Mortimer74 | Feb 21, 2013, 12:34 PM EST
I don't feel either betrayed or disappointed. Pope Benedict has steered the boat well through the choppy waters of the cultural decay that is decimating the Western world. The Church is today the safest environment for children, a marked contrast to schools, scouts, sports clubs and the like. Benedict stood firm by the Church's teachings that come to us from Jesus Christ. The Church is the only institution left that provides a moral compass. That is why it is so hated my many. And loved by more. 1.2 billion and growing by the day. God bless the Pope and his successor - the successor to Peter.
jamieLM | Feb 21, 2013, 11:45 AM EST
Times have changed for the RCC. Popes are flawed just like the rest of us. The child sex abuse scandal has been truly horrific. The faithful were betrayed by all those from the top down who did the deeds and by all those who knew and covered them up. There's too much "politics" and "saving face" and not enough accountability in the hierarchy in Rome. I think the Vatican is secretive and continues to cover up a lot of things, instead of dealing with problems openly, honestly, and directly. The Vatican often seems very self-serving. Too much power and control by a select few is rarely a good thing anytime, anywhere.
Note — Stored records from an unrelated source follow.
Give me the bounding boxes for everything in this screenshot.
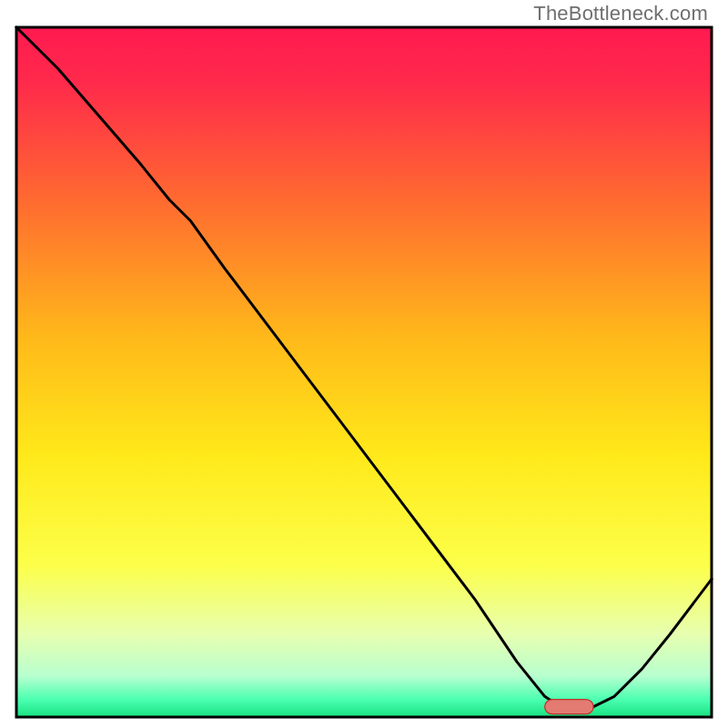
bottleneck-chart: TheBottleneck.com bbox=[0, 0, 728, 728]
chart-svg bbox=[0, 0, 728, 728]
plot-background bbox=[16, 27, 712, 717]
optimal-marker bbox=[545, 700, 593, 714]
watermark-text: TheBottleneck.com bbox=[533, 2, 708, 25]
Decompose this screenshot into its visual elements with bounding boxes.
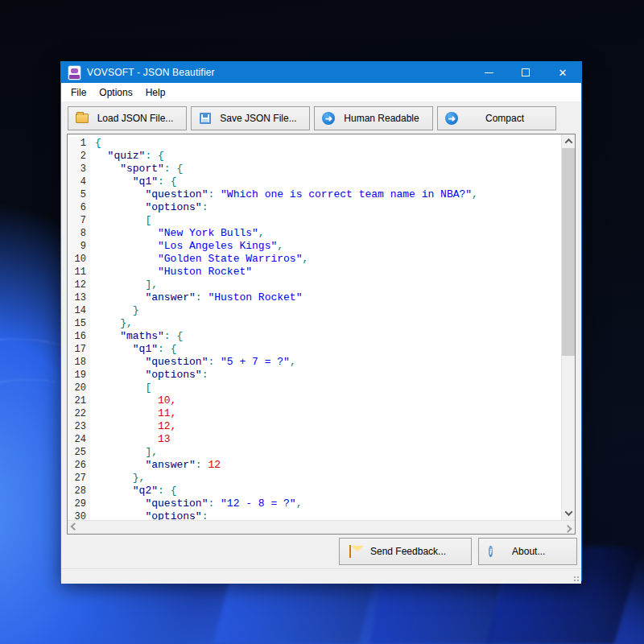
line-number: 20: [68, 382, 90, 394]
minimize-button[interactable]: [470, 62, 507, 83]
arrow-circle-icon: ➜: [321, 112, 336, 125]
load-json-file-button[interactable]: Load JSON File...: [68, 106, 187, 130]
code-line[interactable]: 15 },: [68, 317, 561, 330]
code-line[interactable]: 23 12,: [68, 420, 561, 433]
app-json-file-icon: [68, 66, 80, 80]
code-text: }: [90, 304, 139, 317]
code-line[interactable]: 27 },: [68, 472, 561, 485]
code-text: "Golden State Warriros",: [90, 253, 308, 266]
window-title: VOVSOFT - JSON Beautifier: [87, 67, 215, 78]
code-line[interactable]: 12 ],: [68, 279, 561, 291]
code-line[interactable]: 9 "Los Angeles Kings",: [68, 240, 561, 253]
menu-help[interactable]: Help: [139, 85, 172, 101]
code-area[interactable]: 1{2 "quiz": {3 "sport": {4 "q1": {5 "que…: [68, 134, 561, 520]
code-text: "question": "5 + 7 = ?",: [90, 356, 296, 369]
code-line[interactable]: 19 "options":: [68, 369, 561, 382]
resize-grip-icon[interactable]: [572, 575, 580, 582]
code-line[interactable]: 8 "New York Bulls",: [68, 227, 561, 240]
human-readable-button[interactable]: ➜ Human Readable: [314, 106, 433, 130]
code-line[interactable]: 29 "question": "12 - 8 = ?",: [68, 497, 561, 510]
code-line[interactable]: 20 [: [68, 382, 561, 394]
code-line[interactable]: 30 "options":: [68, 510, 561, 520]
code-line[interactable]: 3 "sport": {: [68, 163, 561, 175]
code-line[interactable]: 7 [: [68, 214, 561, 227]
vertical-scrollbar[interactable]: [561, 134, 575, 520]
code-line[interactable]: 22 11,: [68, 407, 561, 420]
code-text: {: [90, 137, 101, 150]
toolbar: Load JSON File... Save JSON File... ➜ Hu…: [61, 102, 581, 134]
line-number: 22: [68, 407, 90, 420]
line-number: 13: [68, 291, 90, 304]
code-text: },: [90, 317, 133, 330]
code-line[interactable]: 26 "answer": 12: [68, 459, 561, 472]
code-line[interactable]: 18 "question": "5 + 7 = ?",: [68, 356, 561, 369]
scroll-left-button[interactable]: [68, 521, 81, 534]
code-line[interactable]: 1{: [68, 137, 561, 150]
code-line[interactable]: 11 "Huston Rocket": [68, 266, 561, 279]
code-line[interactable]: 28 "q2": {: [68, 485, 561, 497]
compact-button[interactable]: ➜ Compact: [437, 106, 556, 130]
save-json-file-button[interactable]: Save JSON File...: [191, 106, 310, 130]
window-controls: ✕: [470, 62, 581, 83]
code-text: "options":: [90, 510, 208, 520]
code-line[interactable]: 6 "options":: [68, 201, 561, 214]
code-text: ],: [90, 446, 158, 459]
code-line[interactable]: 13 "answer": "Huston Rocket": [68, 291, 561, 304]
maximize-button[interactable]: [507, 62, 544, 83]
vertical-scroll-thumb[interactable]: [562, 148, 575, 356]
code-text: "quiz": {: [90, 150, 164, 163]
code-line[interactable]: 14 }: [68, 304, 561, 317]
code-text: ],: [90, 279, 158, 291]
code-text: "answer": "Huston Rocket": [90, 291, 302, 304]
line-number: 25: [68, 446, 90, 459]
folder-open-icon: [75, 114, 89, 123]
code-text: [: [90, 382, 151, 394]
scroll-down-button[interactable]: [562, 506, 575, 520]
json-editor[interactable]: 1{2 "quiz": {3 "sport": {4 "q1": {5 "que…: [67, 134, 576, 535]
code-text: 11,: [90, 407, 176, 420]
scroll-right-button[interactable]: [561, 521, 575, 534]
footer-panel: Send Feedback... i About...: [61, 535, 581, 568]
horizontal-scroll-track[interactable]: [81, 521, 561, 534]
chevron-up-icon: [564, 138, 572, 147]
minimize-icon: [485, 72, 493, 73]
code-text: "question": "Which one is correct team n…: [90, 188, 478, 201]
code-line[interactable]: 5 "question": "Which one is correct team…: [68, 188, 561, 201]
close-button[interactable]: ✕: [544, 62, 581, 83]
code-text: "q2": {: [90, 485, 176, 497]
send-feedback-button[interactable]: Send Feedback...: [339, 538, 472, 565]
about-button[interactable]: i About...: [478, 538, 577, 565]
line-number: 23: [68, 420, 90, 433]
code-line[interactable]: 21 10,: [68, 394, 561, 407]
code-line[interactable]: 24 13: [68, 433, 561, 446]
vertical-scroll-track[interactable]: [562, 148, 575, 506]
code-text: "options":: [90, 369, 208, 382]
code-line[interactable]: 10 "Golden State Warriros",: [68, 253, 561, 266]
code-line[interactable]: 16 "maths": {: [68, 330, 561, 343]
chevron-left-icon: [71, 522, 79, 530]
info-icon: i: [489, 546, 493, 558]
line-number: 28: [68, 485, 90, 497]
menu-file[interactable]: File: [64, 85, 93, 101]
line-number: 3: [68, 163, 90, 175]
line-number: 1: [68, 137, 90, 150]
code-line[interactable]: 2 "quiz": {: [68, 150, 561, 163]
code-text: "q1": {: [90, 175, 176, 188]
horizontal-scrollbar[interactable]: [68, 520, 575, 534]
scroll-up-button[interactable]: [562, 134, 575, 148]
save-floppy-icon: [198, 113, 213, 124]
line-number: 7: [68, 214, 90, 227]
menubar: File Options Help: [61, 83, 581, 102]
chevron-right-icon: [564, 524, 572, 532]
code-line[interactable]: 17 "q1": {: [68, 343, 561, 356]
line-number: 4: [68, 175, 90, 188]
titlebar[interactable]: VOVSOFT - JSON Beautifier ✕: [61, 62, 581, 83]
line-number: 5: [68, 188, 90, 201]
code-text: 13: [90, 433, 171, 446]
menu-options[interactable]: Options: [93, 85, 138, 101]
code-line[interactable]: 25 ],: [68, 446, 561, 459]
line-number: 14: [68, 304, 90, 317]
code-line[interactable]: 4 "q1": {: [68, 175, 561, 188]
code-text: "Los Angeles Kings",: [90, 240, 283, 253]
line-number: 17: [68, 343, 90, 356]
I hope the new Pope will initiate some changes, but I doubt it.
johnshiel | Feb 21, 2013, 09:55 AM EST
touching, innately credible story about a young lad's innocence, piety, enthusiasm... sad yet effective juxtaposition of the fifties with our today... in the hippie heyday the worst slam was to be labeled "establishment"... generally well placed contempt for large institutions of nearly any kind: government, business, education, religious, media... decades of seasoning have both strengthened and weakened that distrust in my view; large organizations inevitably become self serving...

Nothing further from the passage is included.